Editoriaux - International - 8 juin 2019

Lettre d’Alger (suite) : Hirak, la passe de 7 ?

Le « Hirak », c’est le « mouvement » : un terme utilisé notamment au sens politique et social dans le monde arabe, et en Algérie depuis le 22 février 2019. Jusqu’à présent, ce mouvement, qui se déroule tous les mardis dans les universités et tous les vendredis dans le centre des grandes villes d’Algérie, est demeuré pacifique en dépit d’un durcissement de la répression : arrestations par centaines, barrages routiers pour bloquer les manifestants, mort tragique en prison de Kamel Eddine Fekhar. Un collectif de dizaines de professeurs de médecine a rendu publique une déclaration très vigoureuse dénonçant les conditions de la mort suspecte de leur confrère, et celles des obsèques qui ont suivi. Le pouvoir a-t-il fabriqué le martyr qui va l’abattre ? De plus, Fekhar était un Mozabite, et l’on voit bien que ce pouvoir cacochyme redoute aussi bien la révolte de la rue que les particularismes berbères, une question que le pouvoir français jacobin avait été inapte à comprendre, mais que Soustelle avait, lui, parfaitement théorisée, en grand savant qu’il était.

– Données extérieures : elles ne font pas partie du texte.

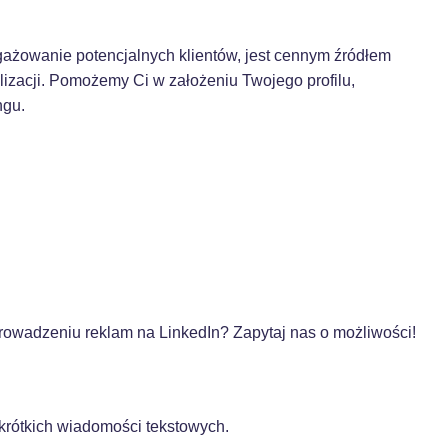
gażowanie potencjalnych klientów, jest cennym źródłem
alizacji. Pomożemy Ci w założeniu Twojego profilu,
ngu.
rowadzeniu reklam na LinkedIn? Zapytaj nas o możliwości!
krótkich wiadomości tekstowych.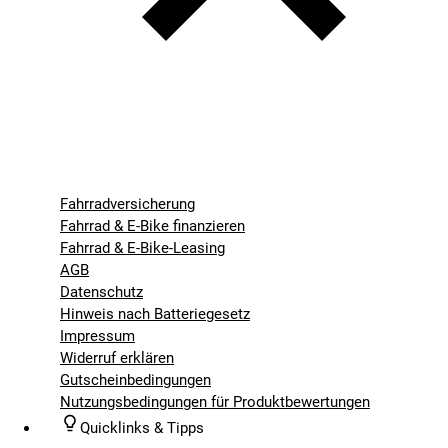
Fahrradversicherung
Fahrrad & E-Bike finanzieren
Fahrrad & E-Bike-Leasing
AGB
Datenschutz
Hinweis nach Batteriegesetz
Impressum
Widerruf erklären
Gutscheinbedingungen
Nutzungsbedingungen für Produktbewertungen
Quicklinks & Tipps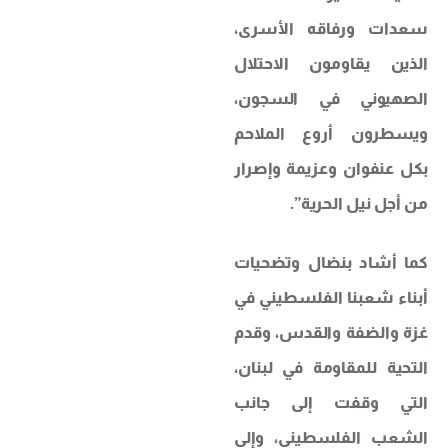
سعدات ورفاقه الأسرى،
الذين يقاومون الاحتلال
الصهيوني في السجون،
ويسطرون أروع الملاحم
بكل عنفوان وعزيمة وإصرار
من أجل نيل الحرية”.
كما أشاد بنضال وتضحيات
أبناء شعبنا الفلسطيني في
غزة والضفة والقدس، وقدم
التحية للمقاومة في لبنان،
التي وقفت إلى جانب
الشعب الفلسطيني، وإلى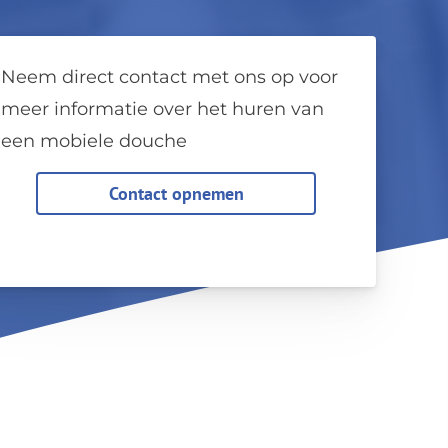
Neem direct contact met ons op voor
meer informatie over het huren van
een mobiele douche
Contact opnemen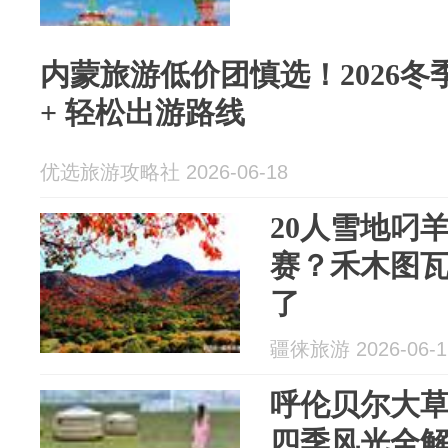
内蒙旅游低价团慎选！2026
+ 轻松出游路线
优选旅游攻略社 2026-06-18
20人雪地叼
赛？禾木图
了
疆徕旅游 2026-06-1
呼伦贝尔大
四季风光全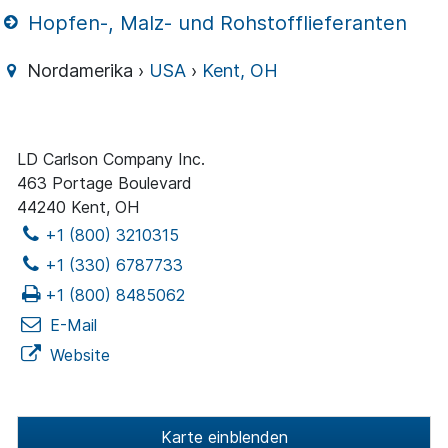
Hopfen-, Malz- und Rohstofflieferanten
Nordamerika ›
USA
›
Kent, OH
LD Carlson Company Inc.
463 Portage Boulevard
44240 Kent, OH
+1 (800) 3210315
+1 (330) 6787733
+1 (800) 8485062
E-Mail
Website
Karte einblenden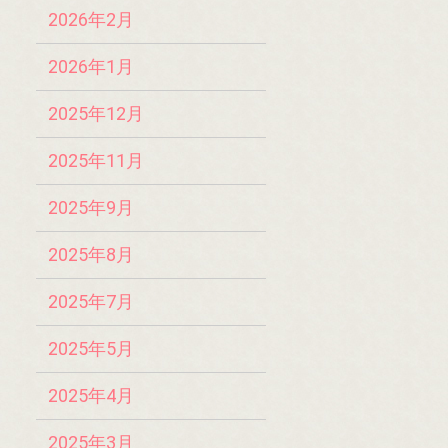
2026年2月
2026年1月
2025年12月
2025年11月
2025年9月
2025年8月
2025年7月
2025年5月
2025年4月
2025年3月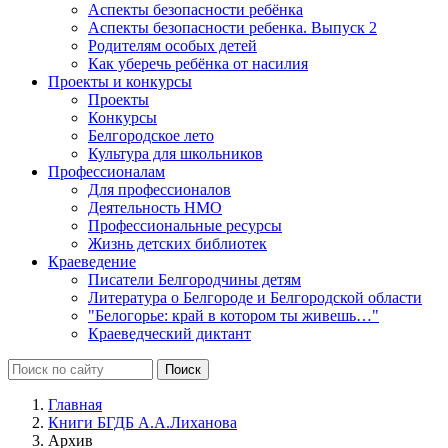
Аспекты безопасности ребёнка
Аспекты безопасности ребенка. Выпуск 2
Родителям особых детей
Как уберечь ребёнка от насилия
Проекты и конкурсы
Проекты
Конкурсы
Белгородское лето
Культура для школьников
Профессионалам
Для профессионалов
Деятельность НМО
Профессиональные ресурсы
Жизнь детских библиотек
Краеведение
Писатели Белгородчины детям
Литература о Белгороде и Белгородской области
"Белогорье: край в котором ты живешь…"
Краеведческий диктант
Главная
Книги БГДБ А.А.Лиханова
Архив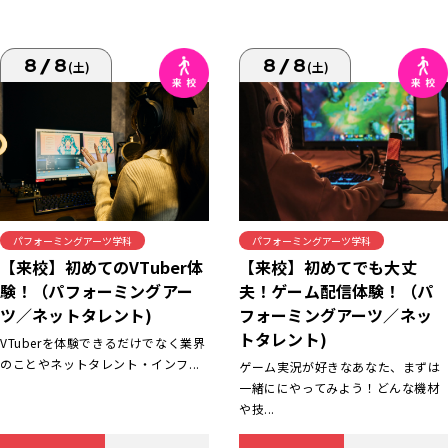
8/8
8/8
(土)
(土)
パフォーミングアーツ学科
パフォーミングアーツ学科
【来校】初めてでも大丈
【来校】初めてのVTuber体
夫！ゲーム配信体験！（パ
験！（パフォーミングアー
フォーミングアーツ／ネッ
ツ／ネットタレント)
トタレント)
VTuberを体験できるだけでなく業界
のことやネットタレント・インフ...
ゲーム実況が好きなあなた、まずは
一緒ににやってみよう！どんな機材
や技...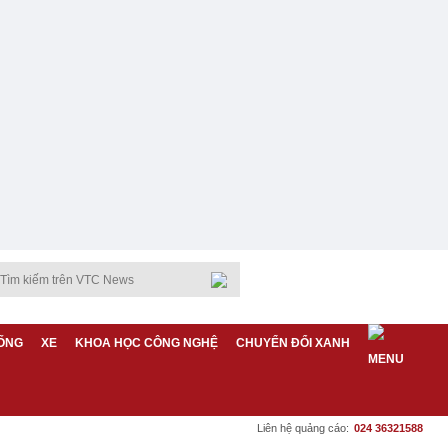
ỐNG
XE
KHOA HỌC CÔNG NGHỆ
CHUYỂN ĐỔI XANH
Liên hệ quảng cáo:
024 36321588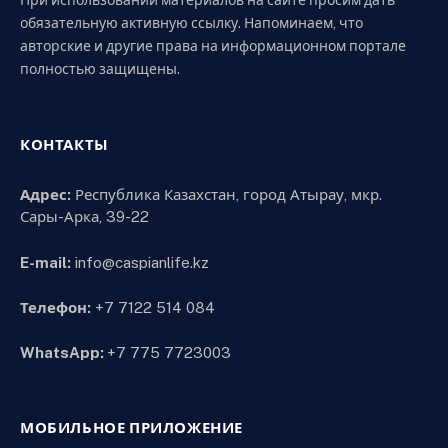
При использовании материалов на сайте просим дать
обязательную активную ссылку. Напоминаем, что
авторские и другие права на информационном портале
полностью защищены.
КОНТАКТЫ
Адрес:
Республика Казахстан, город Атырау, мкр.
Сары-Арка, 39-22
E-mail:
info@caspianlife.kz
Телефон:
+7 7122 514 084
WhatsApp:
+7 775 7723003
МОБИЛЬНОЕ ПРИЛОЖЕНИЕ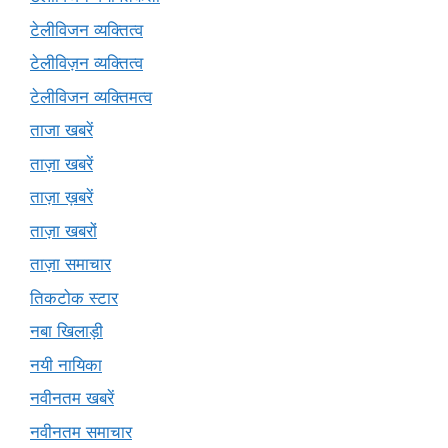
टेलीविजन व्यक्तित्व
टेलीविज़न व्यक्तित्व
टेलीविजन व्यक्तिमत्व
ताजा खबरें
ताज़ा खबरें
ताज़ा ख़बरें
ताज़ा खबरों
ताज़ा समाचार
तिकटोक स्टार
नबा खिलाड़ी
नयी नायिका
नवीनतम खबरें
नवीनतम समाचार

Vendredi, le Hirak n’a pas faibli ; il a, d’ailleurs, déjà obtenu six succès de rang de nature à le convaincre de poursuivre sa ligne : le renoncement de Bouteflika à se représenter, puis sa démission, le report de l’élection présidentielle, puis l’annulation du scrutin prévu le 4 juillet, la démission du président du Conseil constitutionnel. Et la mise en prison de dignitaires et oligarques notoirement corrompus ou fraudeurs. La septième manche a commencé, désormais, et elle sera décisive mais délicate : l’opposition saura-t-elle se structurer et rester unie pour obtenir une profonde transformation des institutions politiques et judiciaires ?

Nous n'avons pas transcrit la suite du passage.